Gliese 581d is a potentially habitable planet just 20 light-years away. In 20 years we could know if it delivers on that potential. DarinK/deviantART/CC License
Exactly four centuries ago this year, Galileo sent a letter to the Grand Duchess of Tuscany to implore the powers-that-be of the time to accept the scientific fact that the Earth revolves around the sun and not the reverse.
It was not a new idea — the ancient Greek Aristarchus made the same argument almost 2,000 years earlier, as did Copernicus in the 16th century — but it was Galileo who finally had observations made with the newly invented telescope to prove the case.
Of course, that didn’t save Galileo from persecution and spending the last decade of his life under house arrest, but eventually this fundamental idea became the foundation of astronomy and forever changed our view of the universe and our place in it.
Just as Galileo’s telescope helped prove what had been suspected for centuries, now, exactly 400 years later, many scientists and observers believe a new generation of telescopes — both under construction on Earth and planned for launch into space in the coming years — will bring new discoveries that will again fundamentally alter humanity’s view of our role in the wider cosmos. Specifically, it’s believed these instruments could offer concrete evidence of what many suspect to be near a mathematical certainty: that we are not alone in the universe, that life exists in some form on other distant planets.

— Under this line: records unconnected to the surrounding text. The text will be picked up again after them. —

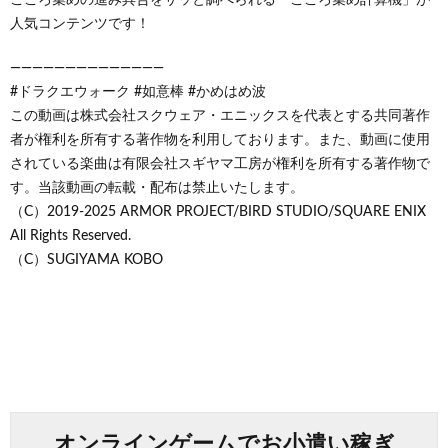
人気コンテンツです！
——————————————
#ドラクエウォーク #如意棒 #かめはめ波
この動画は株式会社スクウェア・エニックスを代表とする共同著作
者が権利を所有する著作物を利用しております。また、動画に使用
されている楽曲は有限会社スギヤマ工房が権利を所有する著作物で
す。当該動画の転載・配布は禁止いたします。
（C）2019-2025 ARMOR PROJECT/BIRD STUDIO/SQUARE ENIX
All Rights Reserved.
（C）SUGIYAMA KOBO
オンラインゲームでお小遣い稼ぎ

“I expect that in the next 10 to 20 years we might be able to determine with the future ground and space telescopes that some exoplanets are likely habitable or even habitable (not just potentially habitable) but not yet to confirm that any is inhabited; that might take longer than 30 years,” Abel Méndez, who directs the Planetary Habitability Laboratory at the University of Puerto Rico at Arecibo, told CNET’s Crave blog. “I hope I’m wrong and we do it earlier.”
Méndez, who will appear in a recorded interview on Tuesday’s CraveCast at noon PT, convened some of the smartest people involved in humanity’s exoplanet search effort Monday at an astrobiology conference in Chicago — MIT astrophysicist Sara Seager will be among those attending.
“(We are) embarking on the ‘real search for alien life’ by being the first generation capable of finding signs of life,” Seager said on Twitter last year.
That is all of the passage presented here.